A Torino le strade della città sono state attraversate da un corteo spontaneo e non programmato promosso dagli studenti di due istituti superiori.
A Genova dalle 17 le scuole si ritrovano in piazzale Parenzo per la manifestazione che ha per tema «la scuola sta affondando», i bambini infatti saranno vestiti con salvagente, braccioli e tavolette, gli adulti con le maschere da sub.

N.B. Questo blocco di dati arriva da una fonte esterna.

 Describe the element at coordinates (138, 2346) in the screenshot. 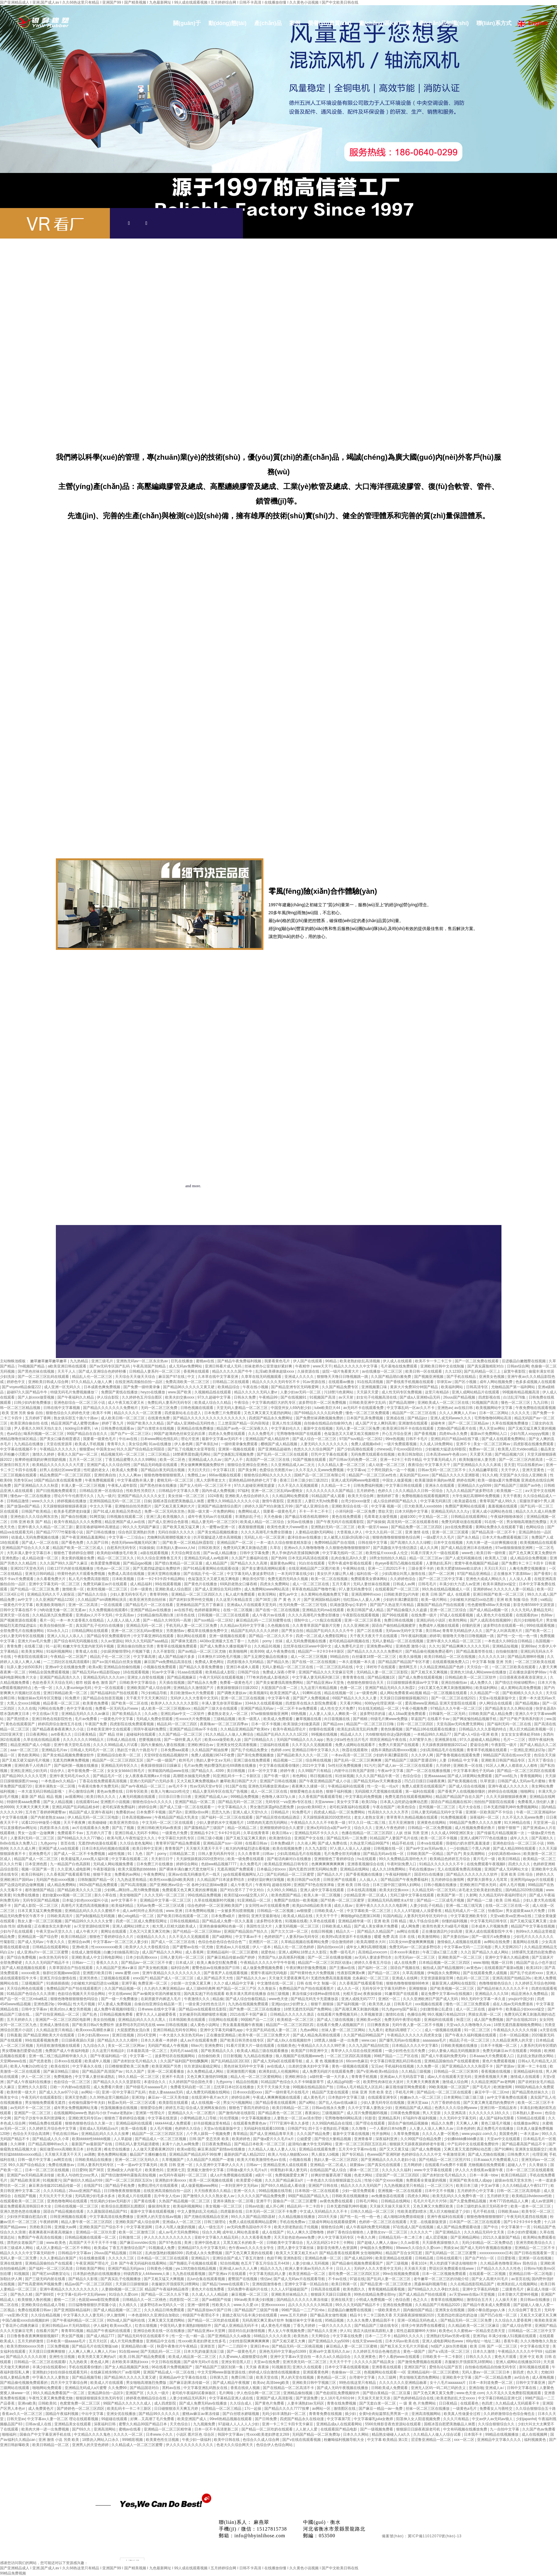 I see `亚洲精品萌白酱一区` at that location.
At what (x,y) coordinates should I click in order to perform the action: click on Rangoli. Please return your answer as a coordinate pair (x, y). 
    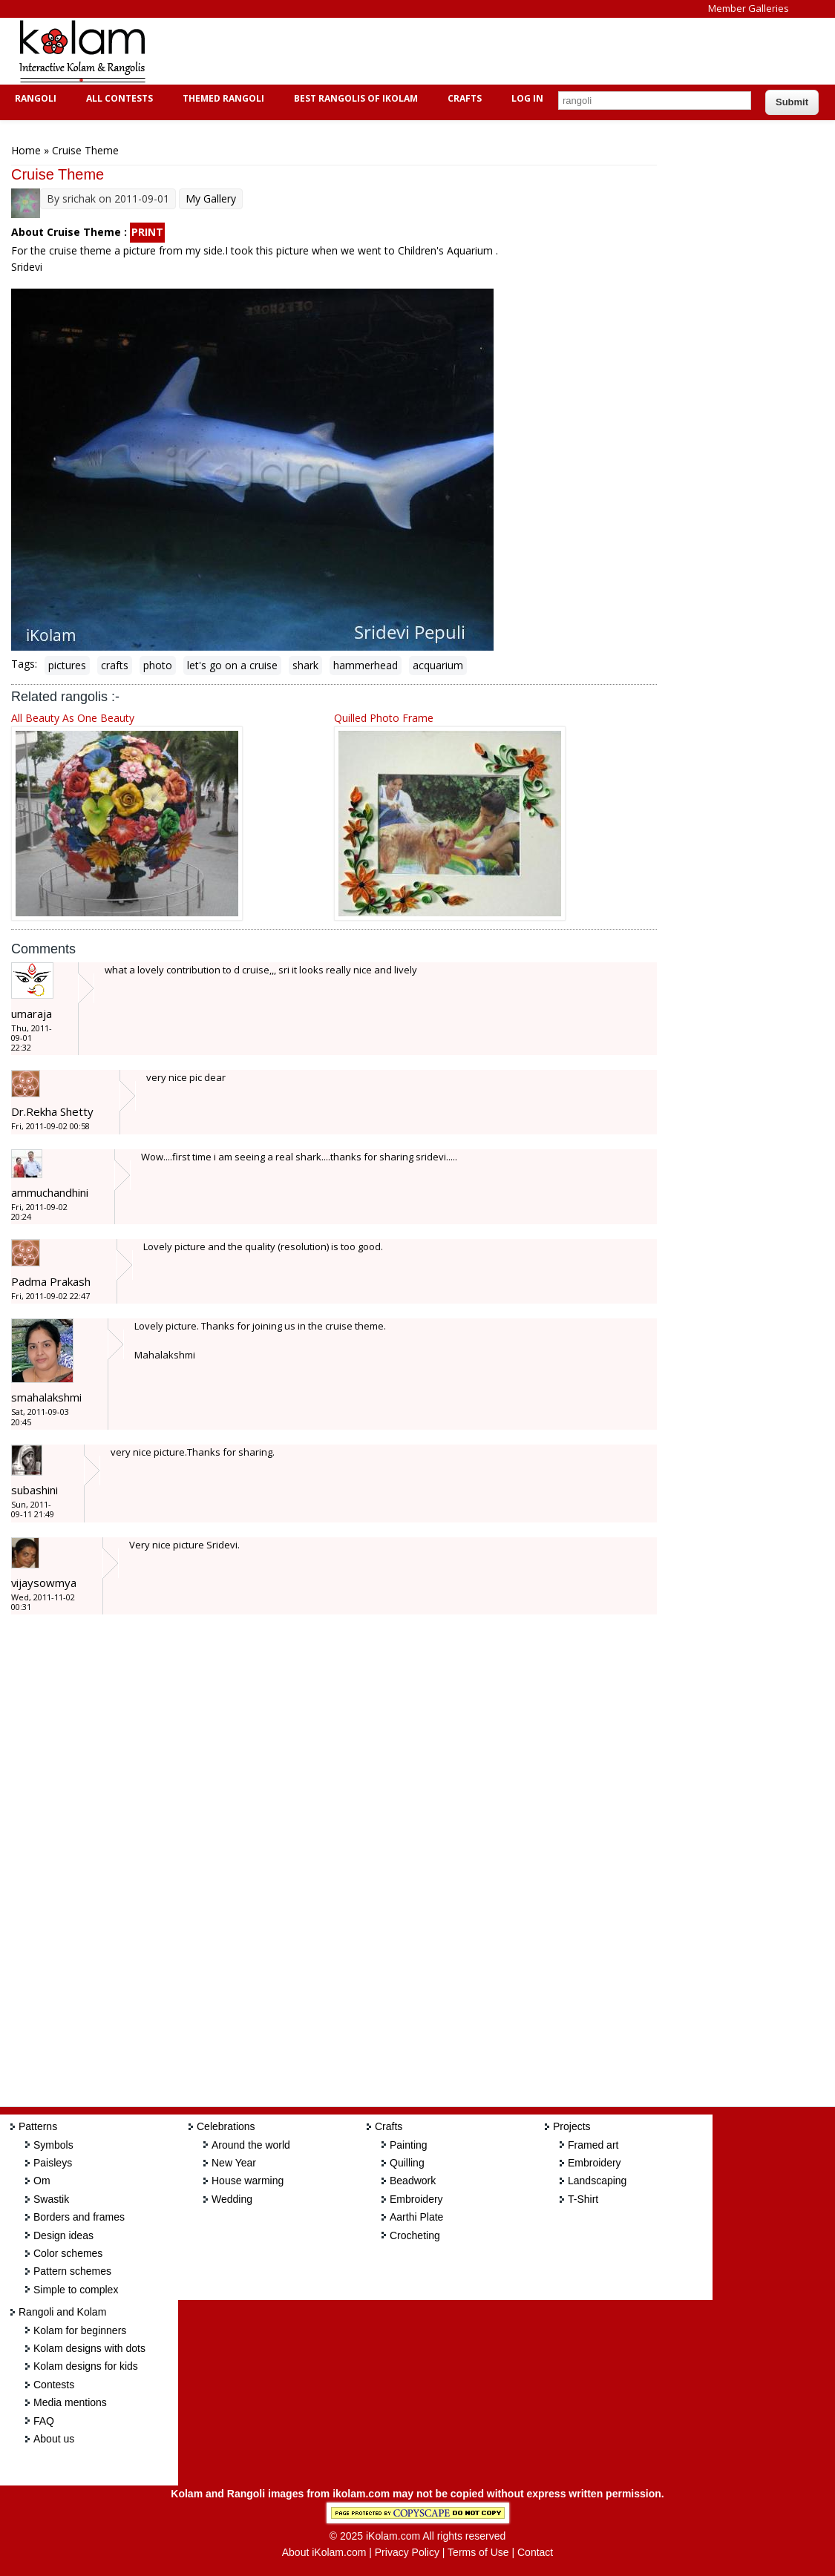     Looking at the image, I should click on (34, 98).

A Roma un corteo di 15mila studenti è partito da poco dal Circo Massimo e si sta dirigendo a Montecitorio per chiedere il ritiro immediato del decreto 137 e della legge 133. Le scuole sono: Augusto, Russel, Pitagora, Marco Polo, Colonna, Socrate, Plauto, Vallauri, Margherita di Savoia Gullace, Newton, Carlo Levi, Platone, De Pineto, Primo Levi, De Chirico, Albertelli, Ruiz, Orazio e Tasso dove alle 17 si terrà una assemblea cittadina degli studenti in mobilitazione. Mentre continuano le lezioni in piazza Montecitorio per gli studenti di Fisica dell’università La Sapienza mentre intorno ai palazzi della politica le forze dell’ordine stanno approntando un cordone di protezione. Il traffico del centro è stato rivoluzionato e carabinieri e poliziotti in tenuta antisommossa sono stati disposti vicino a palazzo Chigi e al Senato. In accordo con i professori, spiegano gli studenti riuniti davanti alla Camera dei deputati, «portiamo avanti la protesta alternativa dimostrando che vogliamo continuare a studiare, ma nel frattempo lottare perché l’università resti un luogo aperto a tutti, dove crescere e creare il futuro del nostro Paese».

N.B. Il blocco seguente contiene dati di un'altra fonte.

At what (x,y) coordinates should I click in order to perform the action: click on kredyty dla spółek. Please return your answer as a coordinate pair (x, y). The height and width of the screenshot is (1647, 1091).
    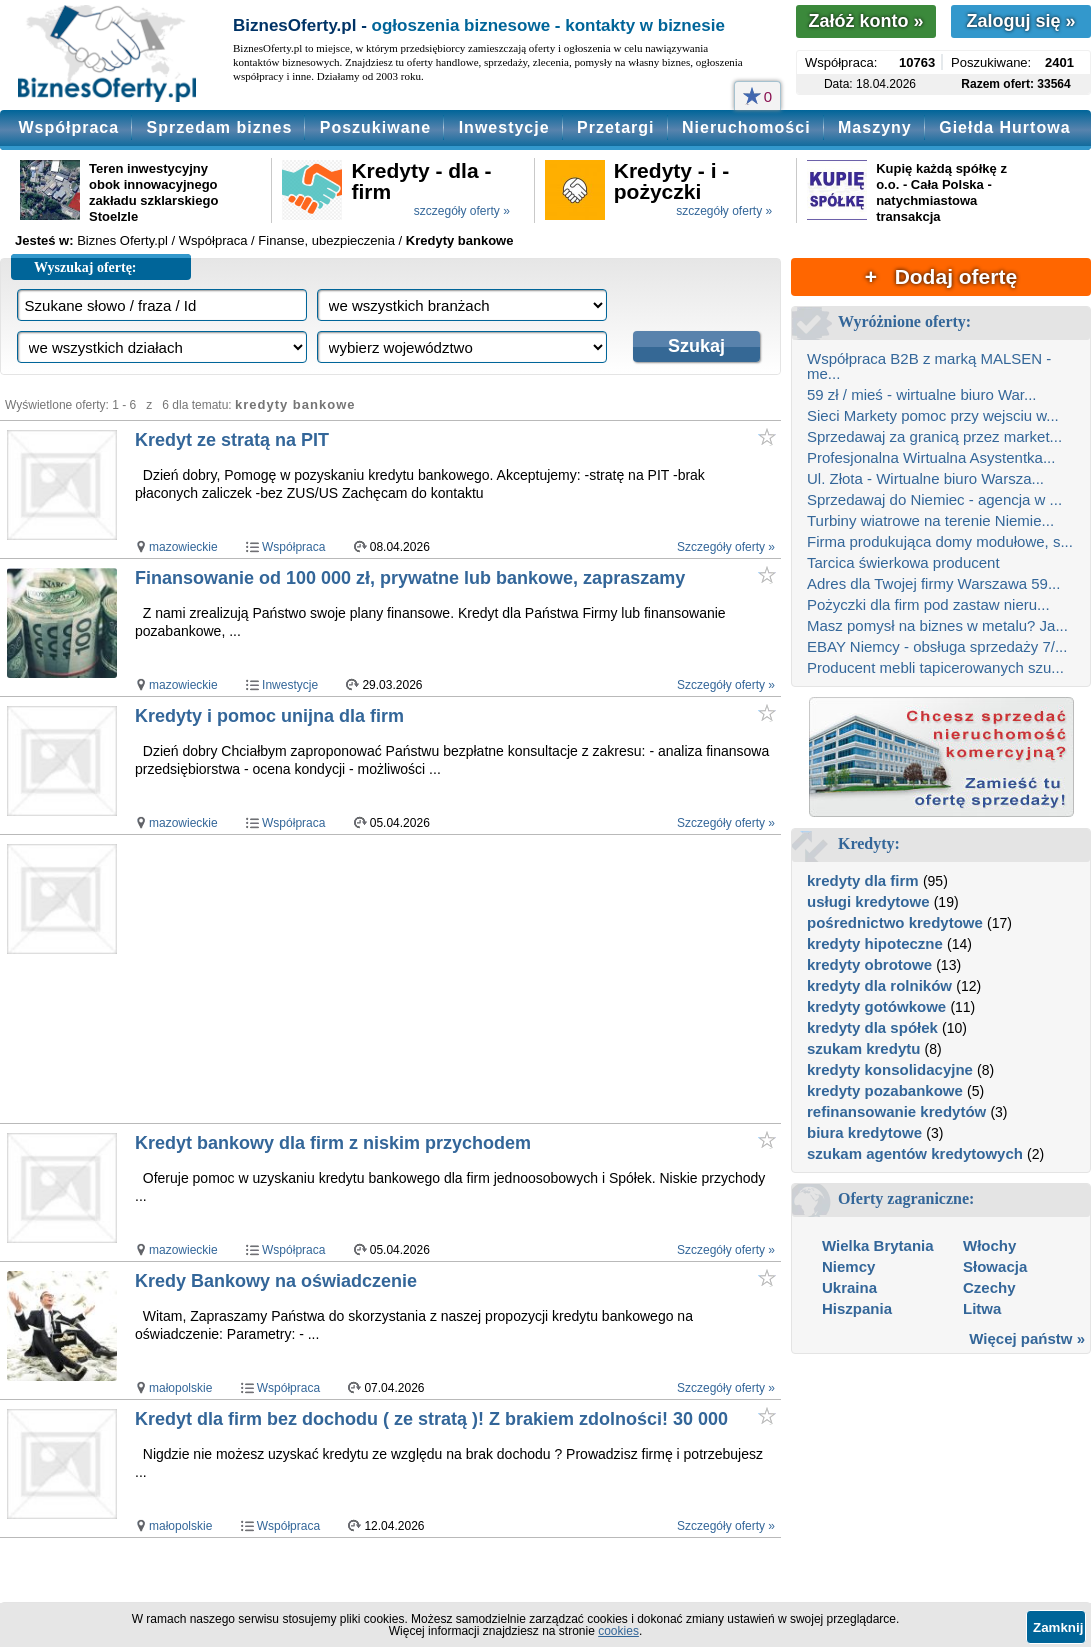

E tra poco il ministro dell’istruzione Gelmini incontrerà diverse organizzazioni studentesche tra cui la Rete degli studenti medi che «sta valutando se ci sono i margini per aprire un dialogo con il ministro, anche considerando le mobilitazioni in corso che chiedono il ritiro immediato del decreto 137 e l’abrogazione del 133», dice la rete.